The UN: origins, Charter, principal organs
The founding of the United Nations: the Charter's structure, its six principal organs, and the legal architecture every civil-service aspirant must master.
From the Atlantic Charter to San Francisco
The United Nations was not improvised in 1945; it was the product of a wartime drafting chain. The Atlantic Charter (14 August 1941), agreed by Franklin Roosevelt and Winston Churchill aboard warships off Newfoundland, articulated the post-war principles of self-determination and collective security. The term "United Nations" was coined in the Declaration by United Nations (1 January 1942), signed by 26 states then at war with the Axis. The institutional blueprint was hammered out at Dumbarton Oaks (August–October 1944), where the United States, the United Kingdom, the Soviet Union and China sketched the organs and the Security Council's primacy. The veto formula was settled at the Yalta Conference (February 1945).
The United Nations Conference on International Organization convened in San Francisco from 25 April to 26 June 1945, attended by 50 states. The Charter of the United Nations was signed on 26 June 1945 and entered into force on 24 October 1945 after ratification by the five permanent members and a majority of signatories—hence United Nations Day. Poland signed later, making 51 original members.
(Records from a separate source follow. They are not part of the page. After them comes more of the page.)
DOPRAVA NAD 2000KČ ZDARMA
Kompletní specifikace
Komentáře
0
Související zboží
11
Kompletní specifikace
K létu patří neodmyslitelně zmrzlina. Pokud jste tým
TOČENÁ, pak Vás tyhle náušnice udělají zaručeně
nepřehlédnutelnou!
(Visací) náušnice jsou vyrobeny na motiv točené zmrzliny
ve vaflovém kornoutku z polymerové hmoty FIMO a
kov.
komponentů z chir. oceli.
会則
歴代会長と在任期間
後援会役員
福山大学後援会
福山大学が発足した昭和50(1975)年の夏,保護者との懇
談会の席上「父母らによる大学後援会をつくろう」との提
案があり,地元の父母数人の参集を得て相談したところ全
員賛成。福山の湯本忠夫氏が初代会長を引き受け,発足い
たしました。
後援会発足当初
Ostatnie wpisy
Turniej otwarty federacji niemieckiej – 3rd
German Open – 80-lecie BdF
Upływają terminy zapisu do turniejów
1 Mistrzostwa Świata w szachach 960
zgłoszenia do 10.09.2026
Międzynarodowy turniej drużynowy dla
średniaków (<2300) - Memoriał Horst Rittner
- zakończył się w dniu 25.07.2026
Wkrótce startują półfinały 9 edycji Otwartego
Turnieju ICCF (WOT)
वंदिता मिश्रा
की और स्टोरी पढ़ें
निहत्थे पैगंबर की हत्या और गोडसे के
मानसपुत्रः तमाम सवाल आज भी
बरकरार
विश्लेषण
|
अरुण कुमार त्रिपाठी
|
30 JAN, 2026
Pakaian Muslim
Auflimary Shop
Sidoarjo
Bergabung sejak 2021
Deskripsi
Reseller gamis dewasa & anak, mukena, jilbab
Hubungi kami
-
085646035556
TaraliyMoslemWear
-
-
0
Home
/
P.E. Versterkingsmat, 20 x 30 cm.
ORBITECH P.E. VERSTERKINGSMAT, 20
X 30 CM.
India, though not yet independent, was an original signatory, having been a founding member by virtue of its separate League of Nations membership.
The Charter's structure
The Charter comprises a Preamble and 111 Articles in 19 Chapters, plus the annexed Statute of the International Court of Justice. Key load-bearing provisions a candidate must retain:
- Article 1 states the purposes: maintain international peace and security, develop friendly relations, achieve international cooperation, and be a centre for harmonizing actions.
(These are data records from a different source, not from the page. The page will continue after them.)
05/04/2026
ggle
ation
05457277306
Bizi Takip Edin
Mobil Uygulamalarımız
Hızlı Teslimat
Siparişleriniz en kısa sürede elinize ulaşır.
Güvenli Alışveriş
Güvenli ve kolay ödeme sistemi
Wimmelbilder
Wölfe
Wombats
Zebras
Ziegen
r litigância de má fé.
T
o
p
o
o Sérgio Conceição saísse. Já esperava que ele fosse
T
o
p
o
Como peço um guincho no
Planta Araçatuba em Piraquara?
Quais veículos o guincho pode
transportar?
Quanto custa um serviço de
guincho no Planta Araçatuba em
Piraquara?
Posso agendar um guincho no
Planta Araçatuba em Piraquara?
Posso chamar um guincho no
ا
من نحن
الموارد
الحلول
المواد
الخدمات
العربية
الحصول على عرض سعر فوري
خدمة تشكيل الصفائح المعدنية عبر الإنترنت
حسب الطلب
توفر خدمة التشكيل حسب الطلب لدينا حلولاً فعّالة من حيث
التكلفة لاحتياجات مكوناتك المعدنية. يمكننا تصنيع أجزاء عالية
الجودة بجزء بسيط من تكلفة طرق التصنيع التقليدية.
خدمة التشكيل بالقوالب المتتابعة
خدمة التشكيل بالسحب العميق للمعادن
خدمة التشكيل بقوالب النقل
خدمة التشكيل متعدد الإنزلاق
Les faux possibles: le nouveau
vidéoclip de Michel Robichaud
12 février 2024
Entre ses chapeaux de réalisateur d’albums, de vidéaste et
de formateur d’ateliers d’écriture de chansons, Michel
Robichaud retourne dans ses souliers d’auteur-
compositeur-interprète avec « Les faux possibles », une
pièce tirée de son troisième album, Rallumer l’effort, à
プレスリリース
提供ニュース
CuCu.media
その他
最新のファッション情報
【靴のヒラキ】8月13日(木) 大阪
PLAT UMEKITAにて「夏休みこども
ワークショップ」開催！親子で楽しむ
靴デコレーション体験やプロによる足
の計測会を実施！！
- Article 2 sets the principles: sovereign equality (2.1), good-faith fulfilment of obligations (2.2), peaceful settlement of disputes (2.3), prohibition on the threat or use of force (2.4), and the domestic jurisdiction clause (2.7) barring UN intervention in matters essentially within domestic jurisdiction.
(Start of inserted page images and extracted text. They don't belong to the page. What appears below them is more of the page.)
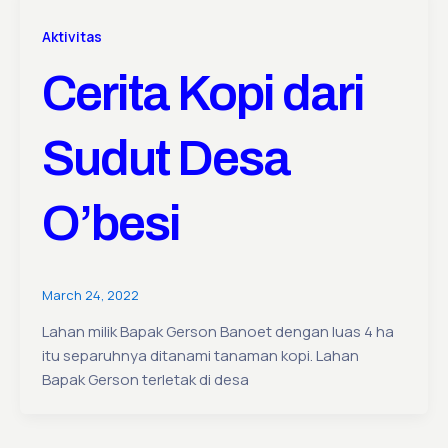
Aktivitas
Cerita Kopi dari
Sudut Desa
O’besi
March 24, 2022
Lahan milik Bapak Gerson Banoet dengan luas 4 ha
itu separuhnya ditanami tanaman kopi. Lahan
Bapak Gerson terletak di desa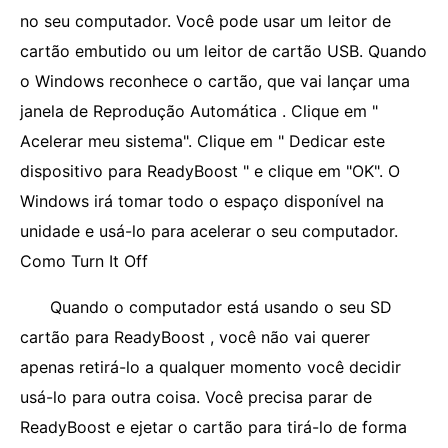
no seu computador. Você pode usar um leitor de
cartão embutido ou um leitor de cartão USB. Quando
o Windows reconhece o cartão, que vai lançar uma
janela de Reprodução Automática . Clique em "
Acelerar meu sistema". Clique em " Dedicar este
dispositivo para ReadyBoost " e clique em "OK". O
Windows irá tomar todo o espaço disponível na
unidade e usá-lo para acelerar o seu computador.
Como Turn It Off
Quando o computador está usando o seu SD
cartão para ReadyBoost , você não vai querer
apenas retirá-lo a qualquer momento você decidir
usá-lo para outra coisa. Você precisa parar de
ReadyBoost e ejetar o cartão para tirá-lo de forma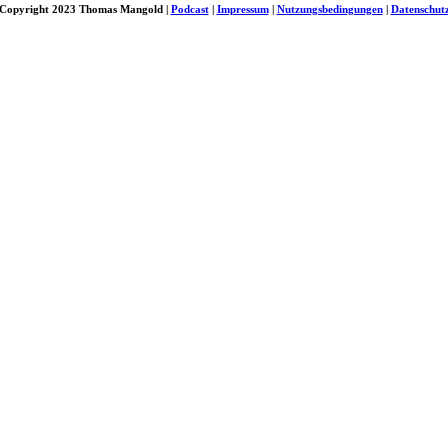
Copyright 2023 Thomas Mangold |
Podcast
|
Impressum
|
Nutzungsbedingungen
|
Datenschut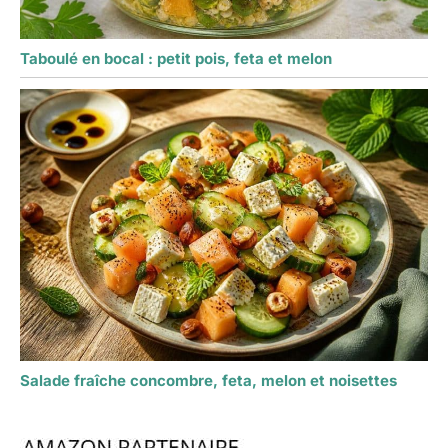
Taboulé en bocal : petit pois, feta et melon
Salade fraîche concombre, feta, melon et noisettes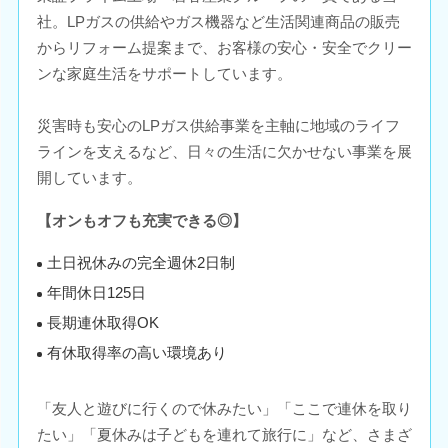
社。LPガスの供給やガス機器など生活関連商品の販売
からリフォーム提案まで、お客様の安心・安全でクリー
ンな家庭生活をサポートしています。
災害時も安心のLPガス供給事業を主軸に地域のライフ
ラインを支えるなど、日々の生活に欠かせない事業を展
開しています。
【オンもオフも充実できる◎】
土日祝休みの完全週休2日制
年間休日125日
長期連休取得OK
有休取得率の高い環境あり
「友人と遊びに行くので休みたい」「ここで連休を取り
たい」「夏休みは子どもを連れて旅行に」など、さまざ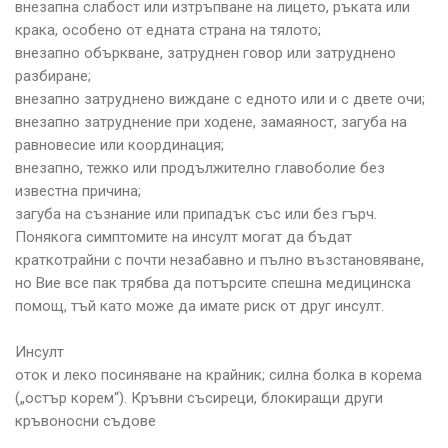
внезапна слабост или изтръпване на лицето, ръката или
крака, особено от едната страна на тялото;
внезапно объркване, затруднен говор или затруднено
разбиране;
внезапно затруднено виждане с едното или и с двете очи;
внезапно затруднение при ходене, замаяност, загуба на
равновесие или координация;
внезапно, тежко или продължително главоболие без
известна причина;
загуба на съзнание или припадък със или без гърч.
Понякога симптомите на инсулт могат да бъдат
краткотрайни с почти незабавно и пълно възстановяване,
но Вие все пак трябва да потърсите спешна медицинска
помощ, тъй като може да имате риск от друг инсулт.
Инсулт
оток и леко посиняване на крайник; силна болка в корема
(„остър корем“). Кръвни съсиреци, блокиращи други
кръвоносни съдове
- Chapter VI governs pacific settlement of disputes; Chapter VII authorizes enforcement action against threats to the peace, breaches of the peace and acts of aggression, including sanctions (Article 41) and military measures (Article 42).
- Article 51 preserves the inherent right of individual and collective self-defence until the Security Council acts.
- Article 103 establishes the supremacy of Charter obligations over conflicting treaty obligations.
Crucially, peacekeeping appears nowhere in the text; Dag Hammarskjöld famously located it in a notional "Chapter Six and a Half." Amendment requires a two-thirds Assembly vote and ratification by two-thirds of members including all five permanent members (Articles 108–109)—the structural reason Security Council reform has stalled since the only successful enlargement of ECOSOC and the Council in 1965 and 1973.